Getting data, part 2: web scraping and the walking dead

In my previous blog post I’ve talked about getting data from a csv file (even if it’s messed up), or a database. Sometimes the data you need isn’t that conveniently available for you to analyze and you need to get it first. One way to get the data you need may be to scrape it off of some website.

Before you do that, however, you need to check whether you are allowed to. Some websites may contain proprietary information and strictly forbid scraping it, others don’t allow it because bots increase load on the servers causing issues. Most websites allow scraping some of the content they have.The general rule here is to obey robots.txt that you can find at [www.somewebsite.com]/robots.txt.

These files list the rules you need to follow, for example:

User-agent: *
Allow: /folder/
Disallow: /another_folder/file.html

User-agent: * means the rules apply to all bots, although sometimes bots are mentioned by name (you can find a lot of such examples in https://en.wikipedia.org/robots.txt) Allow and disallow rules can be very specific, stating a full path to a file, or whole sections of the site.

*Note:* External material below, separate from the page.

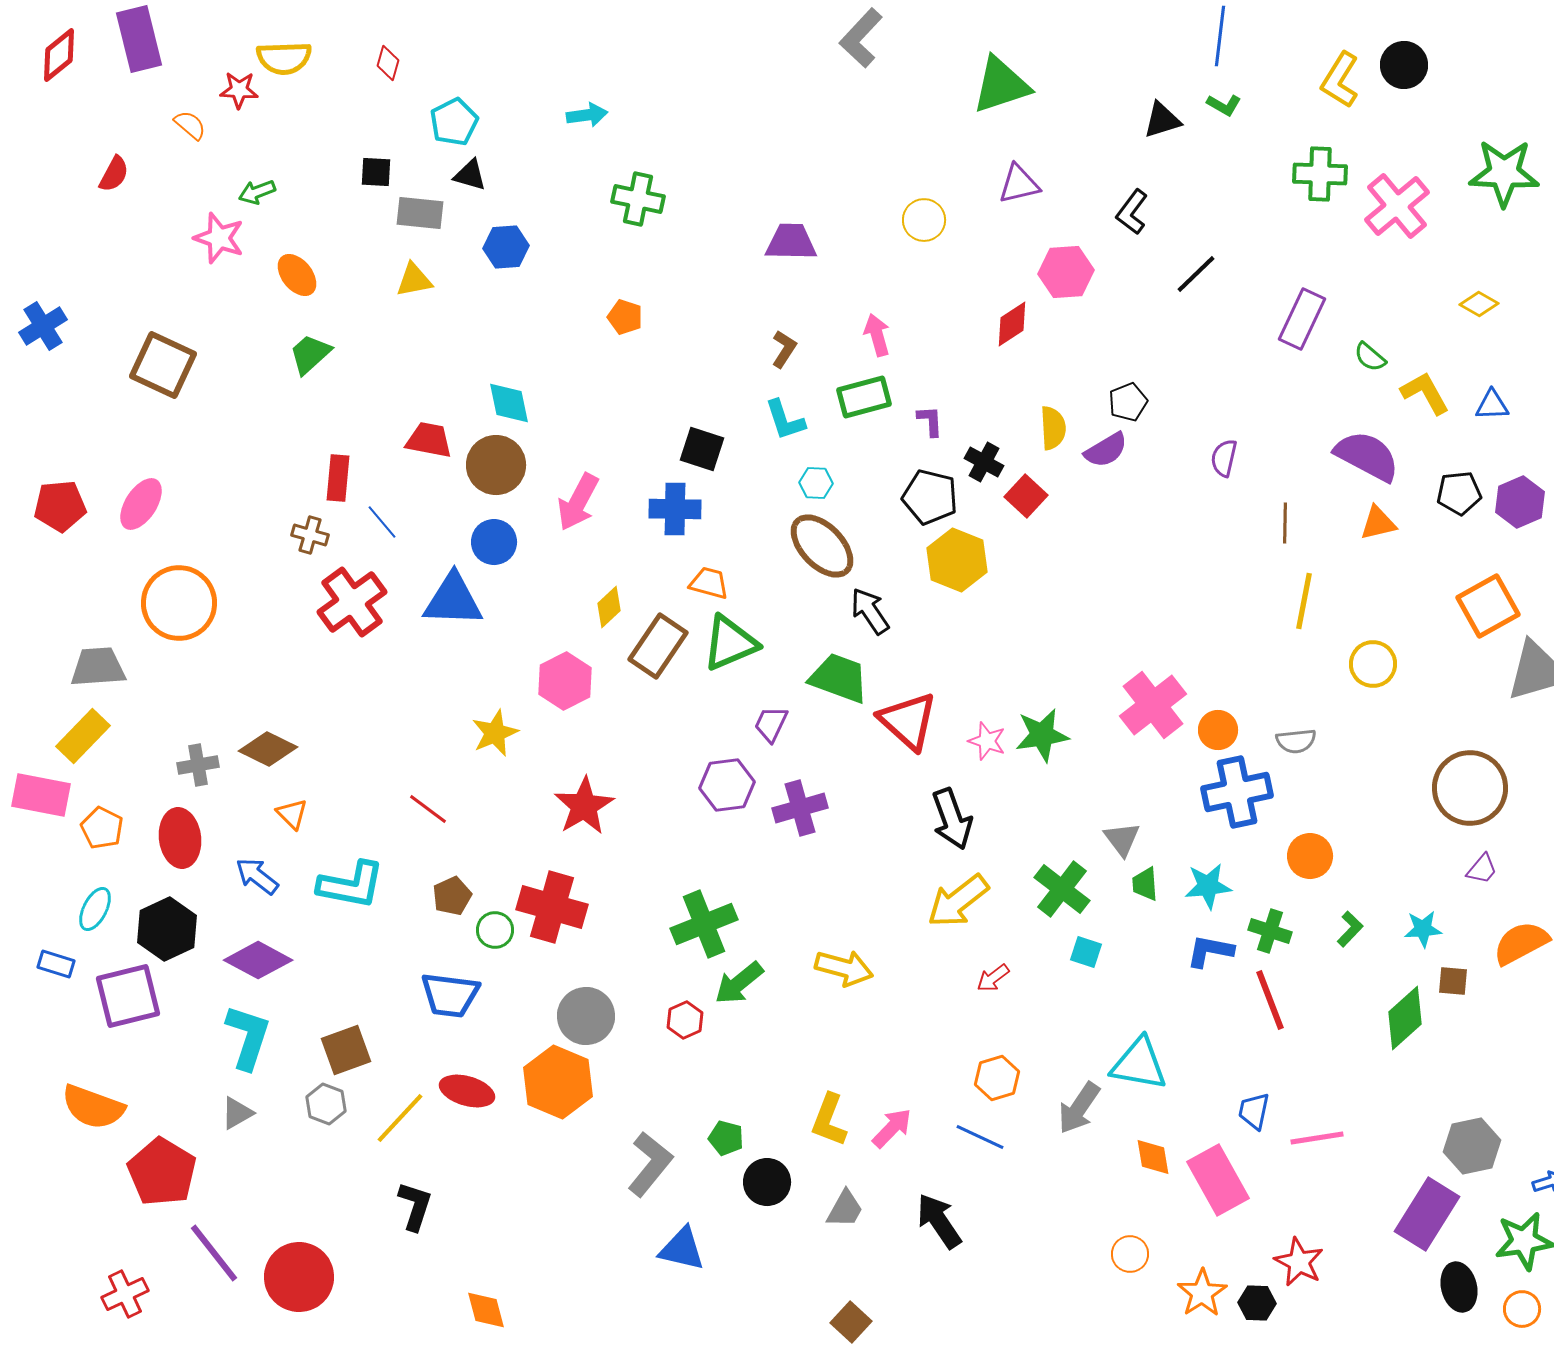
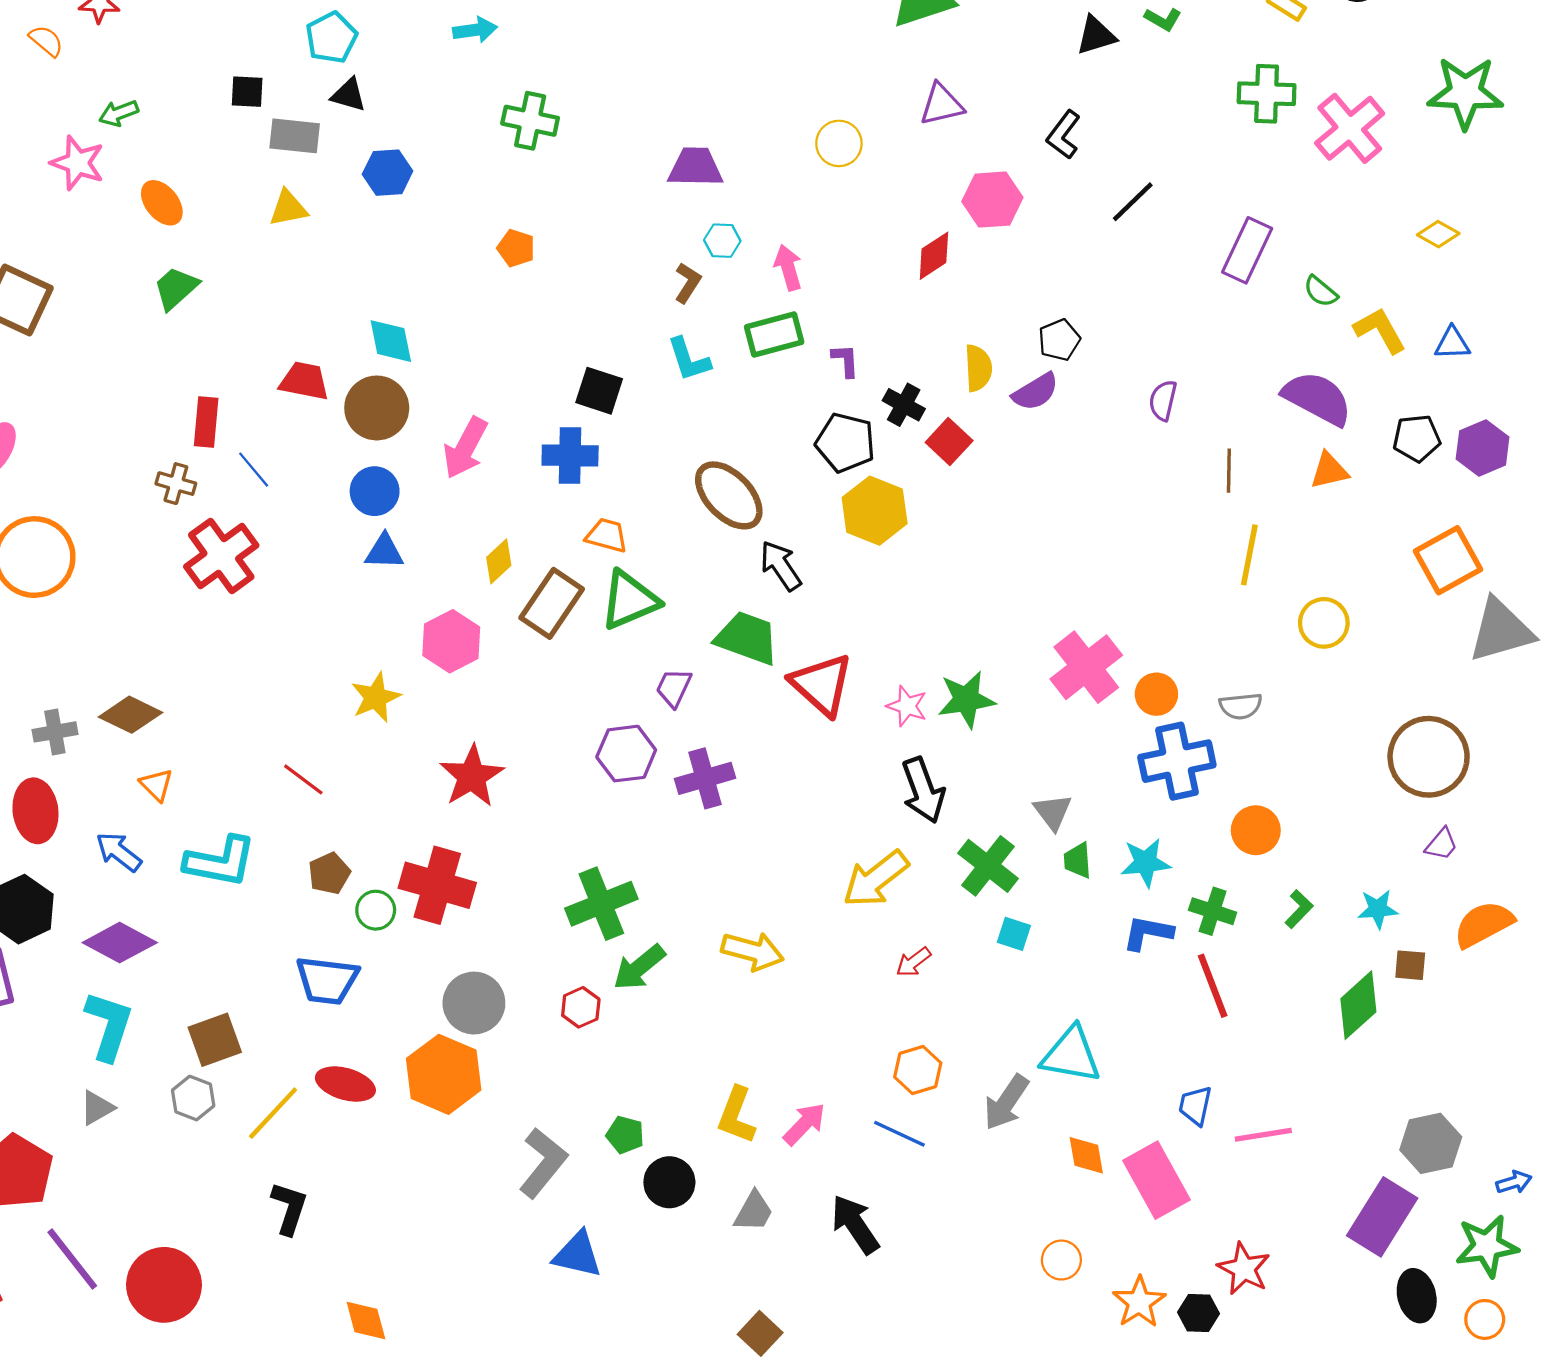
cyan hexagon: (816, 483) -> (722, 241), moved
blue triangle: (453, 600) -> (384, 552), moved, size x0.6
black arrow: (952, 819) -> (923, 790), moved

If you see something like this:

User-agent: *
Disallow: /

Steer clear from such site, as this means no scraping is allowed whatsoever.

Sometimes you will also see other restrictions:

  • Crawl-delay: 10 means that you need to have a delay of 10 seconds when you’re crawling this site.
  • Visit-time: 0400-0600 means crawling is allowed between 04:00 and 06:00 UTC.
  • Request-rate: 1/10 is similar to crawl-delay. This means your bot can only crawl 1 page per 10 seconds.

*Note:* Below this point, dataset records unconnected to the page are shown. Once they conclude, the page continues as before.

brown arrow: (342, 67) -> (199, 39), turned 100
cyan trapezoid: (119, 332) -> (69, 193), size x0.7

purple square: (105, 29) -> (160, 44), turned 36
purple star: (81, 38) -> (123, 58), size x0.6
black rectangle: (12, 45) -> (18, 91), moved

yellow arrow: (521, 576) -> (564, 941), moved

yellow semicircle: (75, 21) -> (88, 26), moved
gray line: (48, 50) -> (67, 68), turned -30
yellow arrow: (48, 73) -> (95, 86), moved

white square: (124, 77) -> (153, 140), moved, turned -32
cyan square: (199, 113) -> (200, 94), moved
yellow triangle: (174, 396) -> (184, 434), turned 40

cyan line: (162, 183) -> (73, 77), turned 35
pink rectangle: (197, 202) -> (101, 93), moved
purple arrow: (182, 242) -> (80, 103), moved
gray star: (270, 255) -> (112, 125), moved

Now, let’s get to an example. For this tutorial I’ve decided it would be fun to get some data on the characters from the Walking Dead TV Series. Wikipedia lists only main characters, IMDb doesn’t like crawlers (although the let you download IMDb’s plain-text data dump). I’ve found what seemed to be the most complete list of characters on walkingdead.fandom.com So that’s where we’ll be getting the data from.

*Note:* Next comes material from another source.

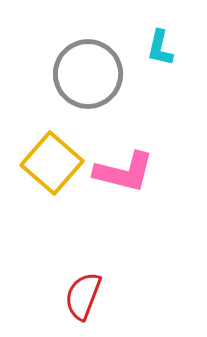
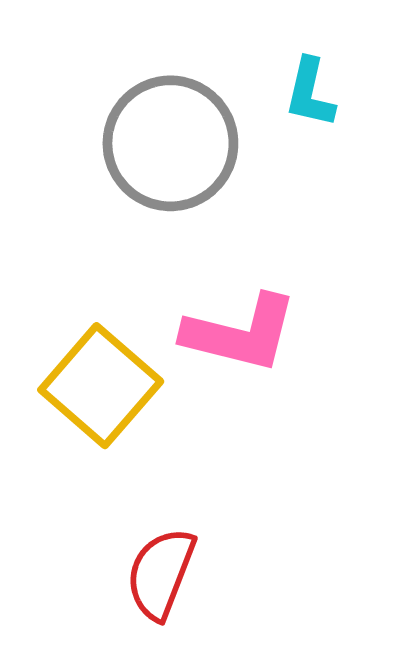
yellow square: (52, 163) -> (101, 386), moved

Note: at the time of writing this post, their robots.txt allows scraping these pages, however, this can always change in the future, so make sure to double check it before scraping.

So how do we go about extracting the needed data from a web page? Well, we need to get the HTML page content and dig through it to get the information we need. Long-long time ago for a part of a student project I tried to write an HTML parser, and let me tell you, I got very close to throwing my computer out of the window. HTML is nasty, and there are all sorts of issues with it which your browser effectively handles, and you don’t even notice all the errors.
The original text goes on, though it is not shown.